Bassist Pawel Czekala will vorerst in Trier bleiben, auch wenn er nach Ende der Theatersaison 2014/15 nicht mehr auf die Trierer Bühne zurückkehren wird. Im Rahmen der TV-Serie "Tschüss, Theater Trier", in der sich Publikumslieblinge wie Czekala von ihrer langjährigen Wirkungsstätte verabschieden, spricht er über seine Lieblingsrollen, schöne Erlebnisse und eine ungewisse berufliche Zukunft.

Trier. Sänger Pawel Czekala ist einer von vielen Künstlern, die das Theater Trier zum Ende der Spielzeit 2014/2015 verlassen mussten, weil ihre Verträge nicht verlängert wurden. Seit 2007 stand Czekala am Augustinerhof auf der Bühne; zunächst als Gast, doch die Festanstellung ließ nicht lange auf sich warten. Die Kritiker überzeugte der Sänger mit seinem warmen, wohlklingenden Bass, die Zuschauer mit seinem facettenreichen Spiel. Zum Beispiel als Vater Tewje in "Fiddler on the Roof" oder als Mörder Sparafucile in "Rigoletto".
Den neuen Intendanten Karl Sibelius konnte der Sänger zwar nicht von sich überzeugen, der Stadt Trier will er aber dennoch treu bleiben. Mit TV-Redaktionsmitglied Stefanie Braun hat Pawel Czekala über seine schönsten Erinnerungen an die Moselstadt und seine Pläne für die Zukunft gesprochen.

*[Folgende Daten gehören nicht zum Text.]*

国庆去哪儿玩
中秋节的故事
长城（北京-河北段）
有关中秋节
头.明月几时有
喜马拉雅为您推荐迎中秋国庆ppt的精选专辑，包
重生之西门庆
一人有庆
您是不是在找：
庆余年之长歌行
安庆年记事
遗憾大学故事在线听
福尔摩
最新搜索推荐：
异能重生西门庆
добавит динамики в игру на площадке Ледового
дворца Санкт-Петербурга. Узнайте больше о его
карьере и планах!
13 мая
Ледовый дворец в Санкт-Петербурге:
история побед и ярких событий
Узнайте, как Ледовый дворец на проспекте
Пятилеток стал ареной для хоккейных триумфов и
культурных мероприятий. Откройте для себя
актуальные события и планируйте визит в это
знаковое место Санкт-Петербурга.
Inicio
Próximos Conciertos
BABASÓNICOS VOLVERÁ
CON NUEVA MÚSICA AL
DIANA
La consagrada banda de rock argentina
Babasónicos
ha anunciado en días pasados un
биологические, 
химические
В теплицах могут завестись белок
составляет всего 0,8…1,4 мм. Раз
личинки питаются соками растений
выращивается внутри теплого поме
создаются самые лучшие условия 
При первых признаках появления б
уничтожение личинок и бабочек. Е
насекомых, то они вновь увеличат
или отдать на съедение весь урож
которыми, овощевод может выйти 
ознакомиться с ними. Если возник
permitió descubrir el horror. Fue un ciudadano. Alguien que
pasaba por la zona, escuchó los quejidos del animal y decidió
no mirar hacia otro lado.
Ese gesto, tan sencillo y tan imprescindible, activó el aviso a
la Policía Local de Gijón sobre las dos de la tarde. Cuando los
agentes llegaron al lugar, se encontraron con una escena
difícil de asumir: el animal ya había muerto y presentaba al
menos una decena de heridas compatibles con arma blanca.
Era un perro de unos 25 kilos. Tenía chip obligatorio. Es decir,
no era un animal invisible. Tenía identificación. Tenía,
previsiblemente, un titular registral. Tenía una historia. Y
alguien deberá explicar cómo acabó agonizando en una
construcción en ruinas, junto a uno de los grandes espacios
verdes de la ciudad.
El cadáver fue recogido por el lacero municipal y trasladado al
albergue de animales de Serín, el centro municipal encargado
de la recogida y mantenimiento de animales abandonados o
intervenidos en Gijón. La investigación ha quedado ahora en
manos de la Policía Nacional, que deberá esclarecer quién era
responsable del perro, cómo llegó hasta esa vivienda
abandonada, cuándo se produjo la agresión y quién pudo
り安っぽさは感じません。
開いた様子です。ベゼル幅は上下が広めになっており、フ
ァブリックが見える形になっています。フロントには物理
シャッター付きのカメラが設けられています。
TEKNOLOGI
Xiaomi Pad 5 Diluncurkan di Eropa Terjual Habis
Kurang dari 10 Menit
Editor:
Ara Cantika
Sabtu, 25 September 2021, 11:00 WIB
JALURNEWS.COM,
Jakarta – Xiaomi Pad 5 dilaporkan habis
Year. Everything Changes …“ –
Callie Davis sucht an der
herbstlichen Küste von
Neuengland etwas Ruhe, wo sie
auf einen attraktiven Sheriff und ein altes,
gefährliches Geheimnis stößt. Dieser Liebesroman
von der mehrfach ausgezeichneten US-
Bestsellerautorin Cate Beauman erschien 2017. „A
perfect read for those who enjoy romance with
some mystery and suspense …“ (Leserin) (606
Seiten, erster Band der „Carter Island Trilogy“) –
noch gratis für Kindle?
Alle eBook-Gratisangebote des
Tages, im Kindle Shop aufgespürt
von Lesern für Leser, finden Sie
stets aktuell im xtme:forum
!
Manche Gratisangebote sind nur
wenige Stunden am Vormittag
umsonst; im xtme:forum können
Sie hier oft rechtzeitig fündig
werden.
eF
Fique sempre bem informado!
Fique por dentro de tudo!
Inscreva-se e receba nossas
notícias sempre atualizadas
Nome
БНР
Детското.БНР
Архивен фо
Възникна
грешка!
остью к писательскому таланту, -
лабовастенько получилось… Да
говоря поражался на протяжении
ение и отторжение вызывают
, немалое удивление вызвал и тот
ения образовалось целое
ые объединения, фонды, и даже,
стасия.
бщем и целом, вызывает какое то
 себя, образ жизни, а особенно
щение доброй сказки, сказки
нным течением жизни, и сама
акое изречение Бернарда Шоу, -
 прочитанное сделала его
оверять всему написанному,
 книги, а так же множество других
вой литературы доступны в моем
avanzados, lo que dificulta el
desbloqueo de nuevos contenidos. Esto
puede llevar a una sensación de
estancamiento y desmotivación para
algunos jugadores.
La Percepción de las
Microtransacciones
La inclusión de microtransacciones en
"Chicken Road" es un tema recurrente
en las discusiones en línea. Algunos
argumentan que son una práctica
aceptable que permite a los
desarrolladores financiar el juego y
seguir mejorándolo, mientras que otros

Herr Czekala, was werden Sie am Theater Trier vermissen?
Pawel Czekala: Ich werde die Arbeit mit den Menschen vermissen. Mit manchen bleibt man zwar in Kontakt, aber es ist nicht mehr dasselbe, wenn man nicht mehr gemeinsam auf der Bühne steht. Oder hinter der Bühne. Durch die Arbeit entstehen Bindungen, beruflicher, aber auch privater Natur. Das geht natürlich zu einem Teil verloren, wenn man weggeht.
Gibt es eine besonders schöne oder besonders verrückte Erinnerung, die Sie im Gedächtnis behalten werden?
Czekala: Verrückt, aber auch wichtig war unser Kampf um den Erhalt des Dreispartenhauses. Dabei hat man auch andere Kollegen vom Theater kennengelernt, die man vorher gar nicht wahrgenommen hatte.
Was war Ihr Lieblingsstück oder Ihre Lieblingsrolle in ihrer Zeit am Theater Trier?
Czekala: Auf jeden Fall "Fiddler on the Roof" vom Anfang meiner Zeit in Trier. Aber es gab noch viele weitere schöne Inszenierungen, in jeder Spielzeit eigentlich mindestens eine. "Die Kluge" und "Die spanische Stunde" waren spannend, "Peter Grimes" und "Der Barbier von Sevilla" waren toll.
Auch "La clemenza di Tito (Titus)" aus der letzten Spielzeit ist zu einem meiner Lieblinge geworden.
Wie haben Sie die Abschiedsspielzeit erlebt?
Czekala: In dieser Spielzeit gab es mit "La clemenza di Tito" eine der schönsten Inszenierungen für mich. Aber natürlich war da auch viel Wehmut dabei, weil man vieles zum letzten Mal gemacht hat. Dieses "Das letzte Mal"- Erlebnis gab es immer und immer wieder.
Nach dem Abschied von der Trie-rer Bühne, wie wird es beruflich bei Ihnen weitergehen?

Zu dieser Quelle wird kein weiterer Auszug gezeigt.